Michael Stucki ist wissenschaftlicher Mitarbeiter im Team Gesundheitsökonomische Forschung am WIG.

Stucki, M. Factors related to the change in Swiss inpatient costs by disease: a 6-factor decomposition. Eur J Health Econ 22, 195–221 (2021). https://doi.org/10.1007/s10198-020-01243-3


2 Kommentare

  • Sehr spannende Studie! Warum? Weil sowohl durch die Linse “medical condition” (meines Erachtens die Perspektive, welche aus Sicht Patient wirklich interessiert), als auch durch die Linse “Kostenblock” eine Aufschlüsselung geschieht – so kann das potentielle Problem erkannt und besser isoliert werden. Was jetzt noch interessant wäre: wie sieht die Korrelation zwischen den “Kosten / Tag” und dem “Outcome” aus? Lohnen sich die zusätzlichen Kosten / Tag?

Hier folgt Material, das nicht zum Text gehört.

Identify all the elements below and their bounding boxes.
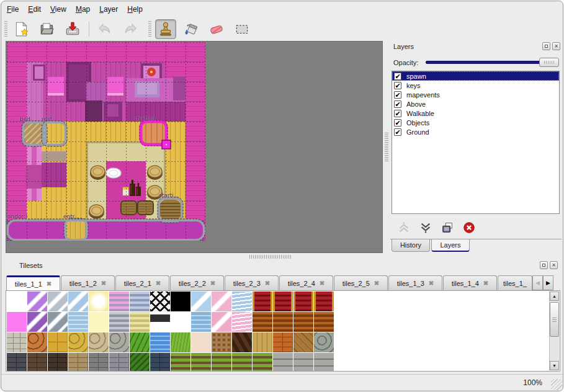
tile-2-10[interactable] <box>212 332 231 352</box>
tile-2-11[interactable] <box>232 332 252 352</box>
rect-select-tool-button[interactable] <box>231 19 253 39</box>
close-tab-icon[interactable]: ✖ <box>483 280 488 287</box>
tileset-tab-tiles_1_2[interactable]: tiles_1_2✖ <box>61 275 115 290</box>
tile-3-7[interactable] <box>150 353 170 372</box>
close-tab-icon[interactable]: ✖ <box>101 280 106 287</box>
tileset-tab-tiles_2_2[interactable]: tiles_2_2✖ <box>170 275 224 290</box>
tile-1-5[interactable] <box>109 312 129 332</box>
menu-edit[interactable]: Edit <box>26 3 46 16</box>
layer-row-keys[interactable]: ✔keys <box>392 81 559 90</box>
scrollbar-thumb[interactable] <box>550 302 559 337</box>
tile-1-6[interactable] <box>130 312 150 332</box>
tile-3-12[interactable] <box>253 353 272 372</box>
vertical-splitter[interactable] <box>385 133 388 163</box>
tile-2-3[interactable] <box>68 332 88 352</box>
menu-view[interactable]: View <box>48 3 71 16</box>
tile-1-13[interactable] <box>273 312 293 332</box>
tile-3-3[interactable] <box>68 353 88 372</box>
tab-history[interactable]: History <box>392 239 430 252</box>
map-canvas[interactable] <box>7 42 205 241</box>
tile-0-3[interactable] <box>68 292 88 311</box>
close-tab-icon[interactable]: ✖ <box>265 280 270 287</box>
stamp-tool-button[interactable] <box>155 19 176 39</box>
tile-1-9[interactable] <box>191 312 211 332</box>
tile-2-6[interactable] <box>130 332 150 352</box>
tilesets-close-button[interactable]: ✕ <box>550 261 558 269</box>
tile-2-5[interactable] <box>109 332 129 352</box>
fill-tool-button[interactable] <box>181 19 202 39</box>
layer-visibility-checkbox[interactable]: ✔ <box>394 91 401 99</box>
tile-2-7[interactable] <box>150 332 170 352</box>
tile-0-0[interactable] <box>7 292 27 311</box>
menu-file[interactable]: File <box>5 3 24 16</box>
layers-close-button[interactable]: ✕ <box>552 42 560 50</box>
tab-layers[interactable]: Layers <box>431 239 470 252</box>
eraser-tool-button[interactable] <box>206 19 227 39</box>
tile-0-12[interactable] <box>253 292 272 311</box>
tile-2-8[interactable] <box>171 332 190 352</box>
tileset-tab-tiles_1_4[interactable]: tiles_1_4✖ <box>443 275 497 290</box>
menu-map[interactable]: Map <box>74 3 95 16</box>
tile-3-0[interactable] <box>7 353 27 372</box>
tile-0-11[interactable] <box>232 292 252 311</box>
save-button[interactable] <box>62 19 83 39</box>
layer-visibility-checkbox[interactable]: ✔ <box>394 110 401 117</box>
map-viewport[interactable] <box>6 41 383 253</box>
tileset-tab-tiles_2_1[interactable]: tiles_2_1✖ <box>115 275 169 290</box>
tile-3-9[interactable] <box>191 353 211 372</box>
tile-3-14[interactable] <box>293 353 313 372</box>
tile-1-10[interactable] <box>212 312 231 332</box>
tileset-tab-tiles_2_3[interactable]: tiles_2_3✖ <box>225 275 279 290</box>
tile-1-12[interactable] <box>253 312 272 332</box>
tile-1-14[interactable] <box>293 312 313 332</box>
tile-2-0[interactable] <box>7 332 27 352</box>
tile-1-11[interactable] <box>232 312 252 332</box>
tabs-scroll-left-button[interactable]: ◀ <box>532 275 543 290</box>
toolbar-grip-2[interactable] <box>148 21 151 37</box>
tile-2-14[interactable] <box>293 332 313 352</box>
tile-3-4[interactable] <box>89 353 109 372</box>
close-tab-icon[interactable]: ✖ <box>47 280 51 287</box>
scroll-up-button[interactable]: ▲ <box>550 292 559 301</box>
layer-row-mapevents[interactable]: ✔mapevents <box>392 90 559 99</box>
tile-3-10[interactable] <box>212 353 231 372</box>
layer-visibility-checkbox[interactable]: ✔ <box>394 82 401 89</box>
horizontal-splitter[interactable] <box>249 255 292 259</box>
tile-1-8[interactable] <box>171 312 190 332</box>
tileset-tab-tiles_2_5[interactable]: tiles_2_5✖ <box>334 275 388 290</box>
new-file-button[interactable] <box>11 19 32 39</box>
opacity-slider-handle[interactable] <box>539 58 559 67</box>
tile-0-14[interactable] <box>293 292 313 311</box>
tileset-view[interactable]: ▲ ▼ <box>6 290 560 372</box>
delete-layer-button[interactable] <box>461 220 477 235</box>
close-tab-icon[interactable]: ✖ <box>429 280 434 287</box>
tile-1-2[interactable] <box>48 312 68 332</box>
toolbar-grip[interactable] <box>4 21 7 37</box>
tile-1-1[interactable] <box>27 312 47 332</box>
close-tab-icon[interactable]: ✖ <box>156 280 161 287</box>
open-button[interactable] <box>37 19 58 39</box>
tile-0-2[interactable] <box>48 292 68 311</box>
move-layer-down-button[interactable] <box>418 220 434 235</box>
tileset-tab-tiles_1_1[interactable]: tiles_1_1✖ <box>6 275 60 290</box>
layer-row-Above[interactable]: ✔Above <box>392 99 559 109</box>
tile-palette[interactable] <box>7 292 334 372</box>
tileset-scrollbar[interactable]: ▲ ▼ <box>549 292 559 370</box>
tile-3-15[interactable] <box>314 353 334 372</box>
tilesets-float-button[interactable] <box>540 261 548 269</box>
redo-button[interactable] <box>120 19 141 39</box>
tileset-tab-tiles_2_4[interactable]: tiles_2_4✖ <box>279 275 333 290</box>
tile-3-1[interactable] <box>27 353 47 372</box>
opacity-slider[interactable] <box>424 57 559 67</box>
tile-2-15[interactable] <box>314 332 334 352</box>
tile-3-8[interactable] <box>171 353 190 372</box>
tile-0-6[interactable] <box>130 292 150 311</box>
layer-visibility-checkbox[interactable]: ✔ <box>394 100 401 108</box>
tile-3-6[interactable] <box>130 353 150 372</box>
tabs-scroll-right-button[interactable]: ▶ <box>543 275 553 290</box>
layer-visibility-checkbox[interactable]: ✔ <box>394 73 401 80</box>
tile-0-5[interactable] <box>109 292 129 311</box>
resize-grip[interactable] <box>551 379 562 390</box>
tile-1-3[interactable] <box>68 312 88 332</box>
layer-visibility-checkbox[interactable]: ✔ <box>394 128 401 136</box>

    • Vielen Dank für die positive Rückmeldung zu unserer Studie. Wir teilen Ihre Meinung, wonach eine Aufschlüsselung der Gesundheitsausgaben (bzw. -kosten) nach Krankheiten einen hohen Mehrwert bietet und den bereits bekannten Dimensionen der Kostenerlegung (wie Leistungserbringer und Leistungsbereichen) die für den Patienten wichtigste hinzufügt. Schliesslich wird das Gesundheitssystem aus einem bestimmten Grund aufgesucht – dieser Faktor ist in offiziellen Statistiken nicht enthalten. Wir arbeiten deshalb auch an einer Kostenzerlegung in weiteren Leistungsbereichen, z.B. der ambulanten Versorgung.

      Sie sprechen einen weiteren sehr relevanten Punkt an: sind die zusätzlichen Kosten über die Zeit gut investiertes Geld? Wir wissen es leider nicht – wir hatten keine Outcome-Daten zur Verfügung. Es ist beispielsweise nicht bekannt, ob sich die Mortalität der behandelten Patienten über die Zeit verändert hat oder ob die Patienten durch die Behandlung mehr Lebensqualität zurückbekamen. Wir hoffen, dass wir in Zukunft die Ergebnisse der Kostenzerlegung nach Krankheiten mit Outcome-Daten werden verknüpfen können – im Sinne einer «krankheitsspezifischen Kosten-Wirksamkeits-Analyse».